Transcribed page contents:
-- Opening Marker --

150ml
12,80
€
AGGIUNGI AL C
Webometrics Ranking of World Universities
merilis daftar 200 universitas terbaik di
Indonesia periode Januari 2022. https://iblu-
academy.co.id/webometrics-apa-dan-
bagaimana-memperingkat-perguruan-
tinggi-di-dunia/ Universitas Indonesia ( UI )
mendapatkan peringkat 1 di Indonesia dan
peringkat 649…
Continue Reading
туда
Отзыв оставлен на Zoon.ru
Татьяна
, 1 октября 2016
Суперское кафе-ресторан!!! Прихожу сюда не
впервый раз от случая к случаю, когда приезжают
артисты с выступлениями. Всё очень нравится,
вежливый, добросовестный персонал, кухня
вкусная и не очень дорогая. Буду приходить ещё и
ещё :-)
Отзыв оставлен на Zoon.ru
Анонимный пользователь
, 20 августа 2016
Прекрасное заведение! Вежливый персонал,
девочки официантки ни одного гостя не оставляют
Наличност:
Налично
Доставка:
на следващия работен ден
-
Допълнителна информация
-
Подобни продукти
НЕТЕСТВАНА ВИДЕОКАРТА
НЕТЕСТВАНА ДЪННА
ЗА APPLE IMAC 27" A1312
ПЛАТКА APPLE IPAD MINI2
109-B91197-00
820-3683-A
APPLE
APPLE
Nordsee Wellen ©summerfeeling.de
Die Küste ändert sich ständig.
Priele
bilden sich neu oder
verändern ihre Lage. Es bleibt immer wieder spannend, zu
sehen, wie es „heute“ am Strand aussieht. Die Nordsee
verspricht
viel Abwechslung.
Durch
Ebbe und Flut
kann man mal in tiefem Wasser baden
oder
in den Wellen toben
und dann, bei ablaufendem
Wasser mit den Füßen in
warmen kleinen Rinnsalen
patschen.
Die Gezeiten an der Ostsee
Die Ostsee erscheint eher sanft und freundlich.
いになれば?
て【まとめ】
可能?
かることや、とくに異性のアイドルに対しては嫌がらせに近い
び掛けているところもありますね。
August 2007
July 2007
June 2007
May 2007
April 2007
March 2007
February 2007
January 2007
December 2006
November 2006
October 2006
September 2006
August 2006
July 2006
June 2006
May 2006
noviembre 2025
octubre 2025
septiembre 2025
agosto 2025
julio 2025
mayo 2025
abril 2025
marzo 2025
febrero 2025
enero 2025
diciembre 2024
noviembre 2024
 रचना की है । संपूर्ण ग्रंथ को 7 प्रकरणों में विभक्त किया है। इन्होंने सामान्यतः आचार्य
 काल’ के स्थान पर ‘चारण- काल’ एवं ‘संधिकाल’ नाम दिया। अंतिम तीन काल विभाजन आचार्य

-- Closing Marker --

→ What to produce
Your reply should be a verbatim retyping of the lines from the one that holds "び掛けているところもありますね。" through the last line of the entries.

→ Your response
び掛けているところもありますね。
August 2007
July 2007
June 2007
May 2007
April 2007
March 2007
February 2007
January 2007
December 2006
November 2006
October 2006
September 2006
August 2006
July 2006
June 2006
May 2006
noviembre 2025
octubre 2025
septiembre 2025
agosto 2025
julio 2025
mayo 2025
abril 2025
marzo 2025
febrero 2025
enero 2025
diciembre 2024
noviembre 2024
 रचना की है । संपूर्ण ग्रंथ को 7 प्रकरणों में विभक्त किया है। इन्होंने सामान्यतः आचार्य
 काल’ के स्थान पर ‘चारण- काल’ एवं ‘संधिकाल’ नाम दिया। अंतिम तीन काल विभाजन आचार्य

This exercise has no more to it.